Aku teringat pada doa-doa yang ibu ajarkan, yang diselipkan dalam nyanyian, dalam cerita-cerita lama yang penuh dengan makna terselubung. Ibu tidak pernah mengajariku dengan kata-kata yang rumit, tapi dalam setiap tindakan dan gerakan, aku melihat ajaran yang lebih dalam dari apapun yang bisa kutemukan di luar sana.

“Nak… kapan pun ketika kau sudah tidak bisa menikmati kebahagiaan yang disajikan oleh kemewahan dan kemegahan, maka pulanglah ke tradisi dan budayamu. Di situ kau akan menemukan sesuatu yang melampaui kebahagiaan, yaitu keindahan dan KEDAMAIAN.”

Dalam segala yang gemerlap, aku sering merasa kehilangan arah. Namun, kata-kata ibu mengingatkanku bahwa ada sesuatu yang lebih dari sekadar pencapaian duniawi. Ada keindahan dalam kesederhanaan, dalam tradisi yang telah ada sebelum kita, yang akan terus ada setelah kita.

“Ketika hidup sudah terlalu jauh melangkah, maka kembalilah ke titik nol kehidupan. Sadar akan yang paling dasar, sadar akan apa yang menjadi dasarnya hidup.”

Aku terdiam, memandangi surat itu untuk waktu yang lama. Ibu benar, dalam segala pencarian, kita sering melupakan apa yang paling dasar, apa yang paling penting. Ketika segalanya terasa terlalu rumit, mungkin yang terbaik adalah kembali ke awal—kembali ke rumah, kembali ke tempat di mana semuanya dimulai.

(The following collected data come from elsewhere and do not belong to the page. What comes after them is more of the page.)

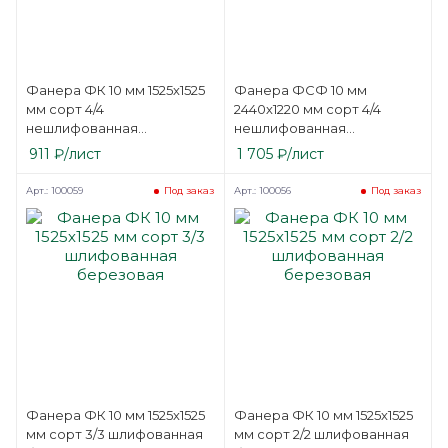
Фанера ФК 10 мм 1525х1525
Фанера ФСФ 10 мм
мм сорт 4/4
2440х1220 мм сорт 4/4
нешлифованная
нешлифованная
березовая
березовая
911
₽
/лист
1 705
₽
/лист
Арт.: 100059
Арт.: 100056
Под заказ
Под заказ
Фанера ФК 10 мм 1525х1525
Фанера ФК 10 мм 1525х1525
мм сорт 3/3 шлифованная
мм сорт 2/2 шлифованная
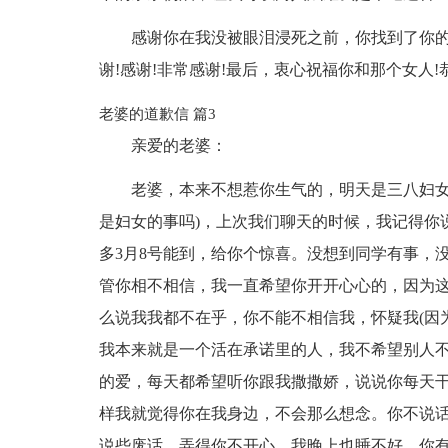
感谢你在我没被眼泪浸死之前，你找到了你的
谢!感谢!非常感谢!最后，衷心祝福你和那个女人!
老婆的道歉信 篇3
亲爱的老婆：
老婆，本来不想惹你生气的，明天是三八妇女
是妇女的事吗)，上次我们聊天的时候，我记得你
多3月8号能到，给你个惊喜。没想到同学有事，
管你相不相信，我一直希望你开开心心的，因为
么说我我都不在乎，你不能不相信我，怀疑我(因
我本来就是一个活在承诺里的人，我不希望别人
的爱，每天都希望听你跟我撒撒娇，说说你每天
样我就觉得你在我身边，不会那么想念。你不说
说些废话，弄得你不开心，我晚上也睡不好。你有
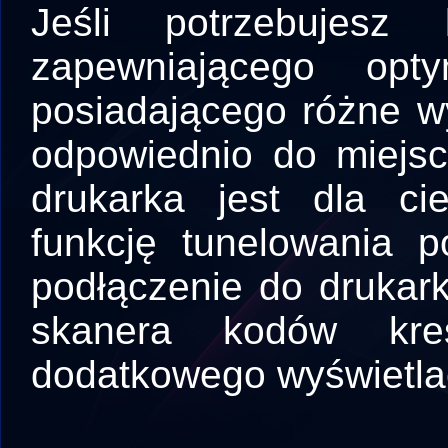
Jeśli potrzebujesz 
zapewniającego opt
posiadającego różne wy
odpowiednio do miejsc
drukarka jest dla ci
funkcję tunelowania 
podłączenie do drukar
skanera kodów kr
dodatkowego wyświetla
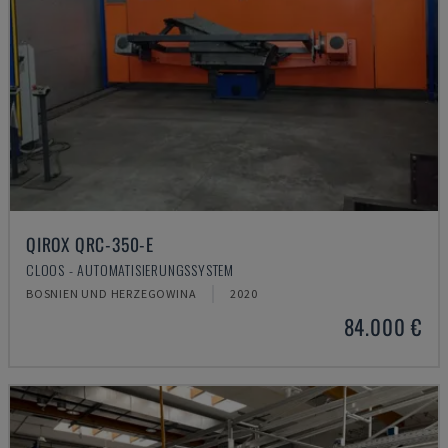
QIROX QRC-350-E
CLOOS - AUTOMATISIERUNGSSYSTEM
BOSNIEN UND HERZEGOWINA
2020
84.000 €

Di bawah langit senja yang perlahan memudar, aku merasa sesuatu yang berat di hatiku mulai terangkat. Mungkin sudah saatnya aku pulang. Bukan karena aku menyerah, tapi karena aku ingin menemukan kembali apa yang telah hilang di tengah perjalanan ini—kedamaian yang sejati, yang hanya bisa kutemukan di tempat yang selalu menungguku.

Aku menutup surat itu dengan hati yang lebih ringan, dan dengan langkah yang pasti, aku tahu ke mana harus pergi. Ibu benar, rumah selalu ada, selalu menunggu, seperti fajar yang tak pernah gagal menyapa dunia setiap pagi.